Friday, May 25, 2007

Pigs or Towels?

Today is a day before weekend which is right before the National Elbonian Military Day, which is a national holiday. This means that today we work only up to noon, and on Monday we do not work at all. Great news for almost all concerned - except for pigs. Why pigs?

Well, Elbonian national cuisine revolves around pigs and grill. There is no better way to celebrate a national holiday then with a nice grill - which means that today is Black Friday for pigs. They shall die in thousands. God bless their..well, spirits, I suppose, since learned theologians tell us that pigs have no souls. In this regard, they* are somewhat similar to communists, atheists, robots and foreign cars, at least according to US extreme right wing Christians.
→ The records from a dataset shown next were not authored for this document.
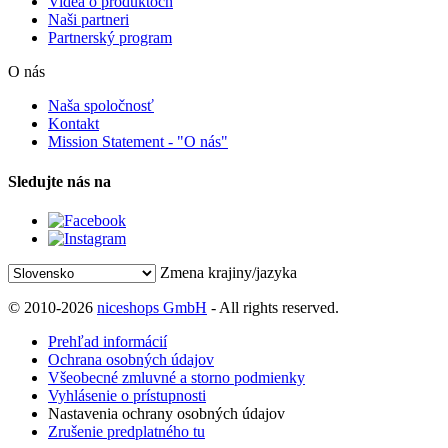
Videá o produktoch
Naši partneri
Partnerský program
O nás
Naša spoločnosť
Kontakt
Mission Statement - "O nás"
Sledujte nás na
Zmena krajiny/jazyka
© 2010-2026
niceshops GmbH
- All rights reserved.
Prehľad informácií
Ochrana osobných údajov
Všeobecné zmluvné a storno podmienky
Vyhlásenie o prístupnosti
Nastavenia ochrany osobných údajov
Zrušenie predplatného tu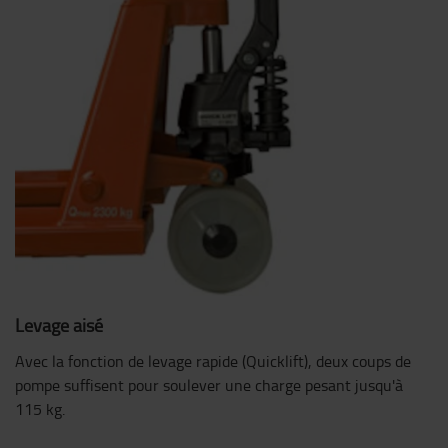
Levage aisé
Avec la fonction de levage rapide (Quicklift), deux coups de
pompe suffisent pour soulever une charge pesant jusqu'à
115 kg.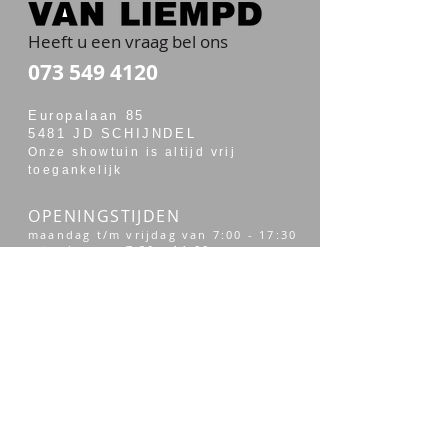
Heeft u een vraag bel ons
073 549 4120
Europalaan 85
5481 JD SCHIJNDEL
Onze showtuin is altijd vrij
toegankelijk
OPENINGSTIJDEN
maandag t/m vrijdag van 7:00 - 17:30
zaterdag van 7:30 - 14:00
Merken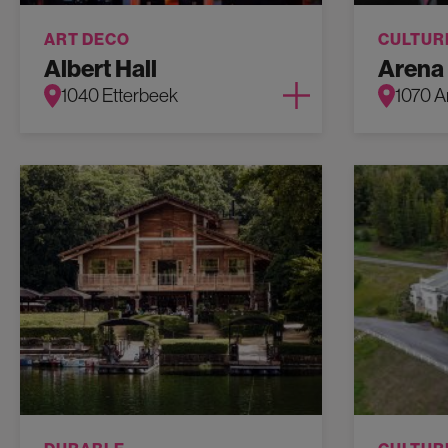
ART DECO
CULTUR
Albert Hall
Arena
1040 Etterbeek
1070 A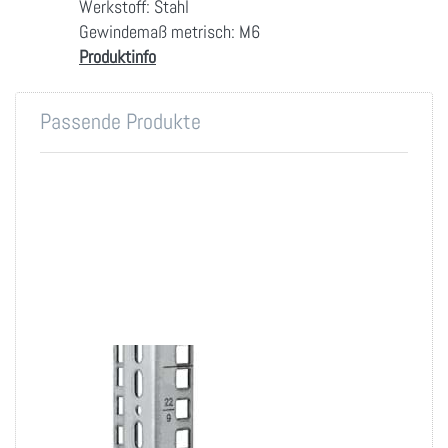
Werkstoff: Stahl
Gewindemaß metrisch: M6
Produktinfo
Passende Produkte
19 Zoll
Befestigungsschiene
4 bis 18 HE im 2er-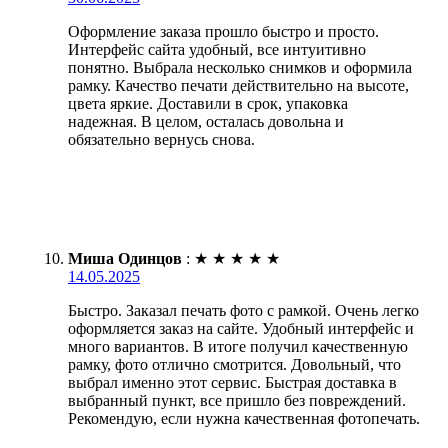
Оформление заказа прошло быстро и просто.
Интерфейс сайта удобный, все интуитивно
понятно. Выбрала несколько снимков и оформила
рамку. Качество печати действительно на высоте,
цвета яркие. Доставили в срок, упаковка
надежная. В целом, осталась довольна и
обязательно вернусь снова.
Миша Одинцов
:
★
★
★
★
★
14.05.2025
Быстро. Заказал печать фото с рамкой. Очень легко
оформляется заказ на сайте. Удобный интерфейс и
много вариантов. В итоге получил качественную
рамку, фото отлично смотрится. Довольный, что
выбрал именно этот сервис. Быстрая доставка в
выбранный пункт, все пришло без повреждений.
Рекомендую, если нужна качественная фотопечать.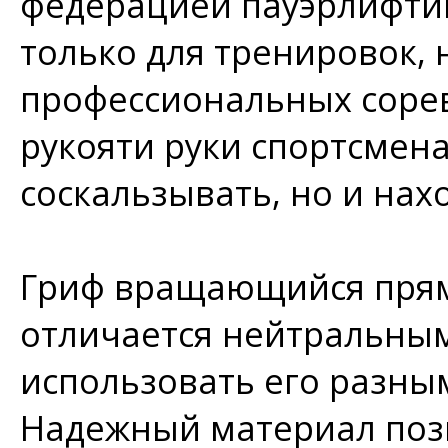
федерацией пауэрлифтин
только для тренировок, 
профессиональных сорев
рукояти руки спортсмена
соскальзывать, но и нах
Гриф вращающийся прям
отличается нейтральным
использовать его разны
Надежный материал поз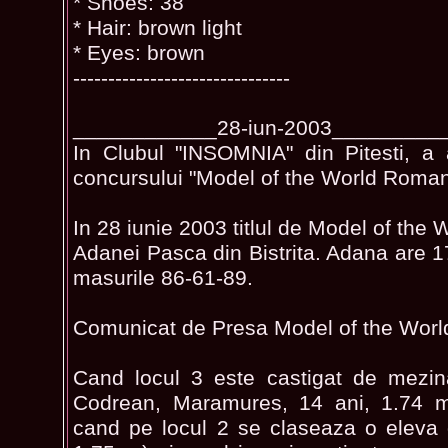
* Shoes: 38
* Hair: brown light
* Eyes: brown
-------------------------------
____________28-iun-2003_________
In Clubul "INSOMNIA" din Pitesti, a 
concursului "Model of the World Roman
In 28 iunie 2003 titlul de Model of the 
Adanei Pasca din Bistrita. Adana are 1
masurile 86-61-89.
Comunicat de Presa Model of the Wor
Cand locul 3 este castigat de mezin
Codrean, Maramures, 14 ani, 1.74 m
cand pe locul 2 se claseaza o eleva 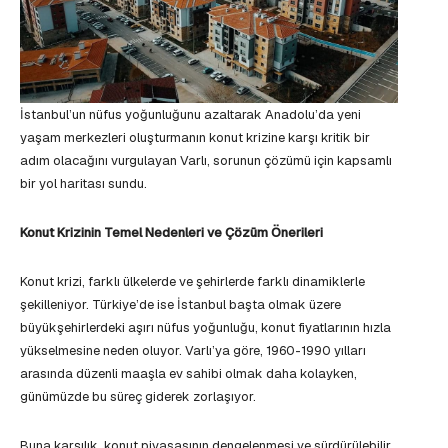
İstanbul’un nüfus yoğunluğunu azaltarak Anadolu’da yeni
yaşam merkezleri oluşturmanın konut krizine karşı kritik bir
adım olacağını vurgulayan Varlı, sorunun çözümü için kapsamlı
bir yol haritası sundu.
Konut Krizinin Temel Nedenleri ve Çözüm Önerileri
Konut krizi, farklı ülkelerde ve şehirlerde farklı dinamiklerle
şekilleniyor. Türkiye’de ise İstanbul başta olmak üzere
büyükşehirlerdeki aşırı nüfus yoğunluğu, konut fiyatlarının hızla
yükselmesine neden oluyor. Varlı’ya göre, 1960-1990 yılları
arasında düzenli maaşla ev sahibi olmak daha kolayken,
günümüzde bu süreç giderek zorlaşıyor.
Buna karşılık, konut piyasasının dengelenmesi ve sürdürülebilir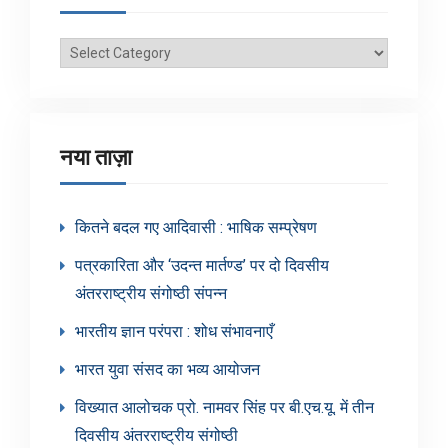
ब्लॉग
श्रेणियाँ
नया ताज़ा
कितने बदल गए आदिवासी : भाषिक सम्प्रेषण
पत्रकारिता और ‘उदन्त मार्तण्ड’ पर दो दिवसीय
अंतरराष्ट्रीय संगोष्ठी संपन्न
भारतीय ज्ञान परंपरा : शोध संभावनाएँ
भारत युवा संसद का भव्य आयोजन
विख्यात आलोचक प्रो. नामवर सिंह पर बी.एच.यू. में तीन
दिवसीय अंतरराष्ट्रीय संगोष्ठी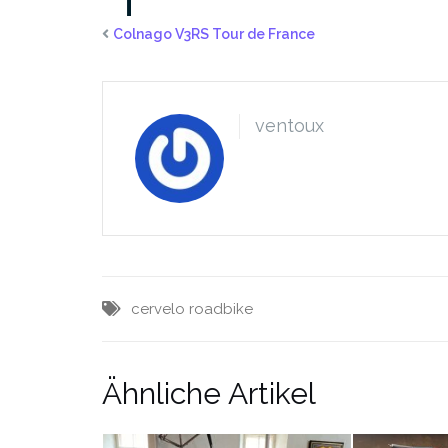
Colnago V3RS Tour de France
ventoux
cervelo
roadbike
Ähnliche Artikel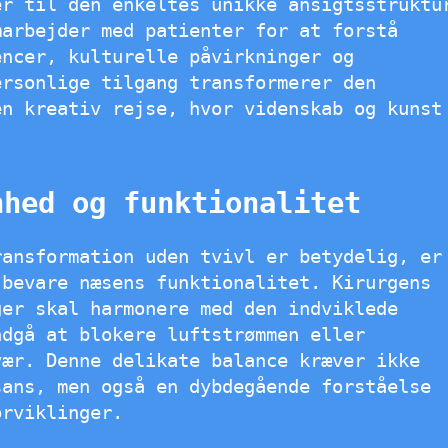
er til den enkeltes unikke ansigtsstruktu
marbejder med patienter for at forstå
encer, kulturelle påvirkninger og
ersonlige tilgang transformerer den
en kreativ rejse, hvor videnskab og kunst
nhed og funktionalitet
ransformation uden tvivl er betydelig, er
 bevare næsens funktionalitet. Kirurgens
ger skal harmonere med den indviklede
ndgå at blokere luftstrømmen eller
vær. Denne delikate balance kræver ikke
sans, men også en dybdegående forståelse
orviklinger.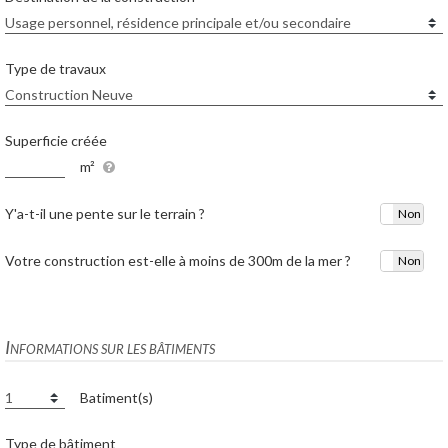
Type de travaux
Superficie créée
m²
Y'a-t-il une pente sur le terrain ?
Oui
Non
Votre construction est-elle à moins de 300m de la mer ?
Oui
Non
Informations sur les bâtiments
Batiment(s)
Type de bâtiment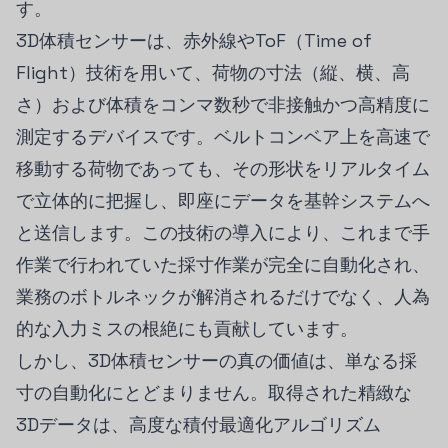
す。
3D体積センサーは、赤外線やToF（Time of
Flight）技術を用いて、荷物の寸法（縦、横、高
さ）および体積をコンマ数秒で非接触かつ高精度に
測定するデバイスです。ベルトコンベア上を高速で
移動する荷物であっても、その形状をリアルタイム
で立体的に把握し、即座にデータを基幹システムへ
と送信します。この技術の導入により、これまで手
作業で行われていた採寸作業が完全に自動化され、
業務のボトルネックが解消されるだけでなく、人為
的な入力ミスの根絶にも貢献しています。
しかし、3D体積センサーの真の価値は、単なる採
寸の自動化にとどまりません。取得された精緻な
3Dデータは、高度な積付最適化アルゴリズム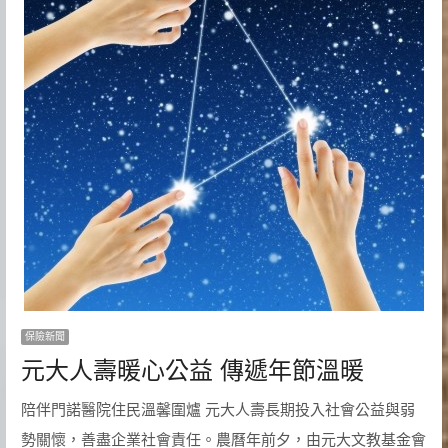
保險新聞
元大人壽暖心公益 傳遞年節溫暖
陪伴門諾醫院住民溫馨圍爐 元大人壽長期投入社會公益與弱
勢關懷，善盡企業社會責任。農曆年前夕，由元大文教基金會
Some elements of Elbonia are more patriotic then others, and I happen to work in just such an element. More patriotic, in this case, means that we have started with grilled pigs already today, and this whole long Friday seems to be marked by smells of grilled food, free beer and of course, our 2nd most favorite national sport, grilled pig wrestling. The rules for this sport are simple and brutal, and usually a bigger pig wins. Since I am relatively small pig, I thought that all that jazz is really not for me, and decided instead to celebrate The International Towel Day, by writing my blog, wearing towel, and loudly reciting the wonderful Vogon poetry to any unfortunate who wanders close by.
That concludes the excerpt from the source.